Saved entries
---*---
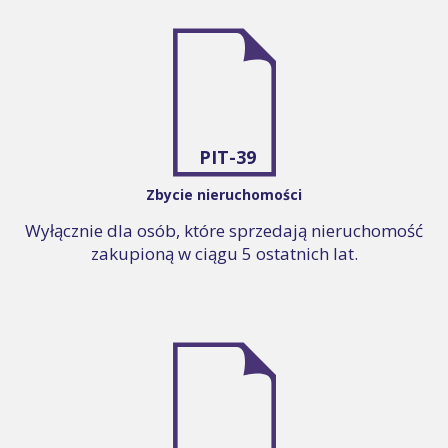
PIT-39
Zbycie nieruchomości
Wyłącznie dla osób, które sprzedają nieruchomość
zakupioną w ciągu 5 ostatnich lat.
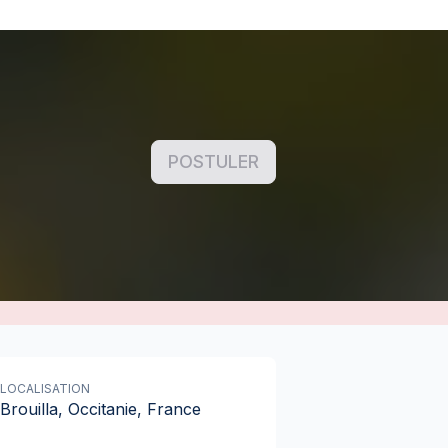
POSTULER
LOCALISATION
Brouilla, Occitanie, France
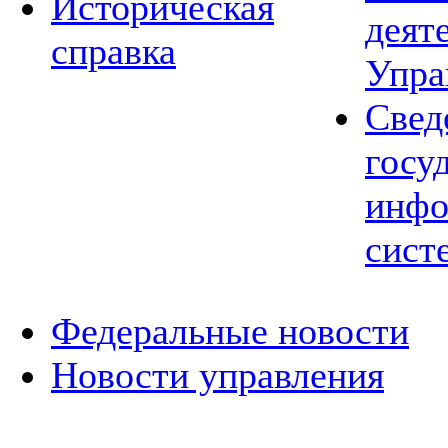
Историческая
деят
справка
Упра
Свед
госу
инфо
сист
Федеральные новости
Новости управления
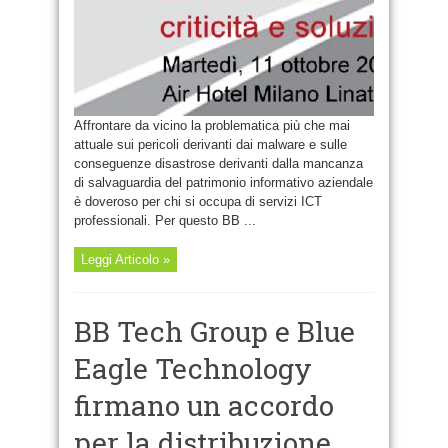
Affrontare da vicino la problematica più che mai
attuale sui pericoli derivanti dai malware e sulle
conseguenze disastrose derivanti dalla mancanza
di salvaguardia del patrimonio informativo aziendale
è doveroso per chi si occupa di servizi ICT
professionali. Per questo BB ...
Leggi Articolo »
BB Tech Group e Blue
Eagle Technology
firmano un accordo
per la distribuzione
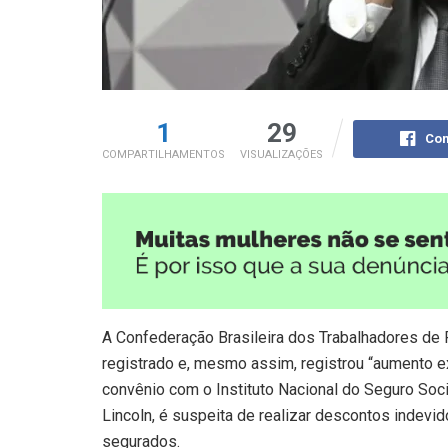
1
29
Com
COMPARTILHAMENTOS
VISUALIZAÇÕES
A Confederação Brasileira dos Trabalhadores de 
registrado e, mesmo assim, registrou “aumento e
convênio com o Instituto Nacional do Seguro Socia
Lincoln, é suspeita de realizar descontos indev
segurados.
---*---
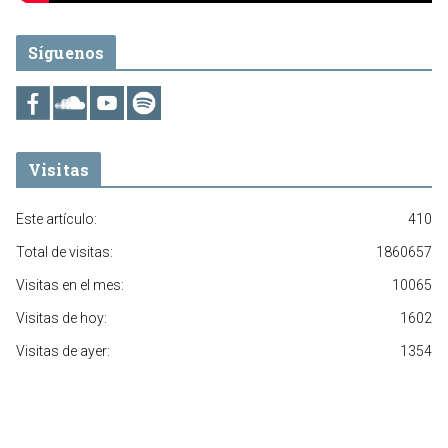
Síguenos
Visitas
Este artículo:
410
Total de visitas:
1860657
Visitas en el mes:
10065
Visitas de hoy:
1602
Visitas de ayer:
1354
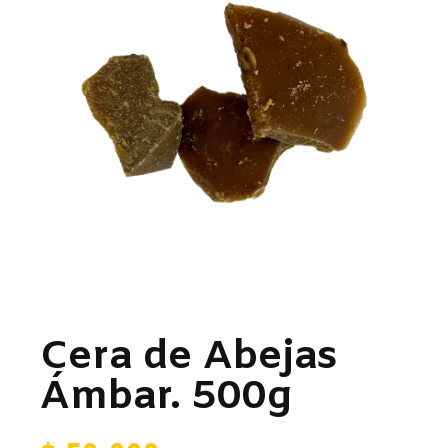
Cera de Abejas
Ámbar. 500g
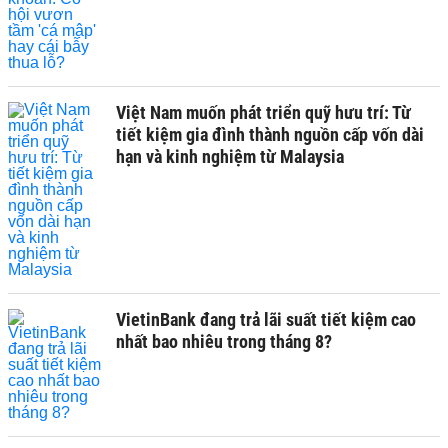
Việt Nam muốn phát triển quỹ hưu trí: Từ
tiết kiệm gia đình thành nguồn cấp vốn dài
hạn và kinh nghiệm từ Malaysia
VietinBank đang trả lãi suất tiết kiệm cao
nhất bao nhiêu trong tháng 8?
---*---
**REQUIREMENT:** Go through the entries above, and wherever a line holds the word "kiệm", copy that line.

**SOLUTION TO THIS EXERCISE:**
tiết kiệm gia đình thành nguồn cấp vốn dài
VietinBank đang trả lãi suất tiết kiệm cao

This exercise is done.